Silica Gel Supported Solid Amine Sorbents for CO2 Capture

Abstract

Point source CO₂ capture (PSCC) is crucial for decarbonizing various industrial sectors, while direct air capture (DAC) holds promise for removing CO₂ directly from the air. Sorbents play a critical role in both technologies, with their performances, efficiency, cost, etc., largely depending on which type is used (physical or chemical). Solid amine sorbents (SAS) employed in the chemical adsorption of CO₂ are suitable for both PSCC and DAC. SAS offer significant advantages over liquid amines such as monoethanolamine (MEA), due to their ability to perform cyclic adsorption–desorption with much lower energy requirement. The environmental concern associated with MEA can be mitigated by SAS. Support materials have a significantly important role in stabilizing amine and enhancing stability and kinetics; varieties of support materials have been screened at a laboratory scale. One promising support material is a silica gel (SG), which is commercially available and attractive for designing cost-effective sorbents for large-scale CO₂ capture.
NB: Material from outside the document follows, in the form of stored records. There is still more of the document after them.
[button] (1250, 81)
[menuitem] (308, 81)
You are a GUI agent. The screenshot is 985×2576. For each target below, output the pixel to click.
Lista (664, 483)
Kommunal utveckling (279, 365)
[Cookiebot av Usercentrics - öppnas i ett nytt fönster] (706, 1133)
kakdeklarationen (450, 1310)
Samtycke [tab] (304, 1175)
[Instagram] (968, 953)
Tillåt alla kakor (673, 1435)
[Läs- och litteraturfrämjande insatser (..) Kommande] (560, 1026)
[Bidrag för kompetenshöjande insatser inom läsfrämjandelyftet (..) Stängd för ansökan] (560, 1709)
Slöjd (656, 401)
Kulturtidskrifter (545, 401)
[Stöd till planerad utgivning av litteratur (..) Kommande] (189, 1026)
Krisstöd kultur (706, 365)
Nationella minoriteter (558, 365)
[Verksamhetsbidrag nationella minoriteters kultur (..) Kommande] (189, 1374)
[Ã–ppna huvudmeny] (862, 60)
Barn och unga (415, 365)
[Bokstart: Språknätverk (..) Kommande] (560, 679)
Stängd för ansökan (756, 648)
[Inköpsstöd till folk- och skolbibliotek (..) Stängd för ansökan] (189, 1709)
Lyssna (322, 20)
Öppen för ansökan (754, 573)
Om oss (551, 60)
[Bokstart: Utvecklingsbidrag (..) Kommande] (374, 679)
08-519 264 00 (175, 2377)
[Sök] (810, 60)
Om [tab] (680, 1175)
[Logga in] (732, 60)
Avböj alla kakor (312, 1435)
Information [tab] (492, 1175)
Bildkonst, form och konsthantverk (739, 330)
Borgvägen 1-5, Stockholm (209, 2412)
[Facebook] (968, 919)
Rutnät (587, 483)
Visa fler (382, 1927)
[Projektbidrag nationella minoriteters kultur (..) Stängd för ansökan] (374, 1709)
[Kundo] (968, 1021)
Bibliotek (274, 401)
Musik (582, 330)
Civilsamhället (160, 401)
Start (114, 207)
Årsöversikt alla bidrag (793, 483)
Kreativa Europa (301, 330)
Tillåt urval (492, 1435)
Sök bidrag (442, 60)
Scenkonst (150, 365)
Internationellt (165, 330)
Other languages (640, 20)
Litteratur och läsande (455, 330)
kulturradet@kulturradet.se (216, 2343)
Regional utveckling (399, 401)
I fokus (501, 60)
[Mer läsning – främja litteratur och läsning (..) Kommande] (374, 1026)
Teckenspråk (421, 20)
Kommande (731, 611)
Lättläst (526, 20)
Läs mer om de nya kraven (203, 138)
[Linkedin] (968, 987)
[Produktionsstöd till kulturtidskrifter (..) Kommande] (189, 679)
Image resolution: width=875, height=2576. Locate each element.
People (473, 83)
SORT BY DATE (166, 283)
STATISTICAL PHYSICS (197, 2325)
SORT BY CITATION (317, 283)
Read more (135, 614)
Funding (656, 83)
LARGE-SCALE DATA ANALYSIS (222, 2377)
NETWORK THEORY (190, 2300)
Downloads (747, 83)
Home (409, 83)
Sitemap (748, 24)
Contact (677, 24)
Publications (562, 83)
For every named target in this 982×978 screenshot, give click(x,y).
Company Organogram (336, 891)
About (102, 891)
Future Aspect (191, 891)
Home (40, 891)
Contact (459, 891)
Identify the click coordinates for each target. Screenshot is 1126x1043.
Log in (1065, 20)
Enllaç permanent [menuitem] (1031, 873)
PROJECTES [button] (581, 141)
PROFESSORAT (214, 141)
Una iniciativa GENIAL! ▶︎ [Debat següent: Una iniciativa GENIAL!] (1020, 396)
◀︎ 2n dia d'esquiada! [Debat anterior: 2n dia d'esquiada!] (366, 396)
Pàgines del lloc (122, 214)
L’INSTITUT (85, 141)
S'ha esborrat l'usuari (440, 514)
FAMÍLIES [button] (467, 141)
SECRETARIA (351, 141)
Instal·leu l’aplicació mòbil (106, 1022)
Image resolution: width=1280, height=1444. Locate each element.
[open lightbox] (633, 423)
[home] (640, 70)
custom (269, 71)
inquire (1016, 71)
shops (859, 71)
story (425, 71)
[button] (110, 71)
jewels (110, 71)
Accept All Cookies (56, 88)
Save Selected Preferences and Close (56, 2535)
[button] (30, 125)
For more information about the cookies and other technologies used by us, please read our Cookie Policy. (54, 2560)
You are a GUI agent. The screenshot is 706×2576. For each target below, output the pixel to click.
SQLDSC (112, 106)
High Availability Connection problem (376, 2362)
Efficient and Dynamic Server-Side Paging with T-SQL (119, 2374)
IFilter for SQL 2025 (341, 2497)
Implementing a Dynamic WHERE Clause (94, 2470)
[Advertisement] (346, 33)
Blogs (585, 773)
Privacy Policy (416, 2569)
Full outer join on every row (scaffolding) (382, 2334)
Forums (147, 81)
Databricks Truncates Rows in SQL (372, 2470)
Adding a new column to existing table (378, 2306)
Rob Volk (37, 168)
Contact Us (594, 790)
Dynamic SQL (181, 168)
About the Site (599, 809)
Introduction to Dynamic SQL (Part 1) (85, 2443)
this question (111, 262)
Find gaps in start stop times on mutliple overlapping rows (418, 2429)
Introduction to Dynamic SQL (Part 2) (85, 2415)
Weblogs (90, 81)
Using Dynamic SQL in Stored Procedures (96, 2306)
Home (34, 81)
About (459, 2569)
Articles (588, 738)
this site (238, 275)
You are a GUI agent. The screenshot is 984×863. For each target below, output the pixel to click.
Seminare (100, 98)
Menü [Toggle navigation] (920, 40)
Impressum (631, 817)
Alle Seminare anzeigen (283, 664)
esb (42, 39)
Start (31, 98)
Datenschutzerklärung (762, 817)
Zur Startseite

Various impregnation methods such as physical adsorption and covalent functionalization have been employed to functionalize silica surfaces with amines. This review provided a comprehensive critical analysis of SG-based SAS for CO₂ capture. We discussed and evaluated them in terms of their adsorption capacity, adsorption, and desorption conditions, and the kinetics involved in these processes. Finally, we proposed a few recommendations for further development of low-cost, lower carbon footprint SAS for large-scale deployment of CO₂ capture technology.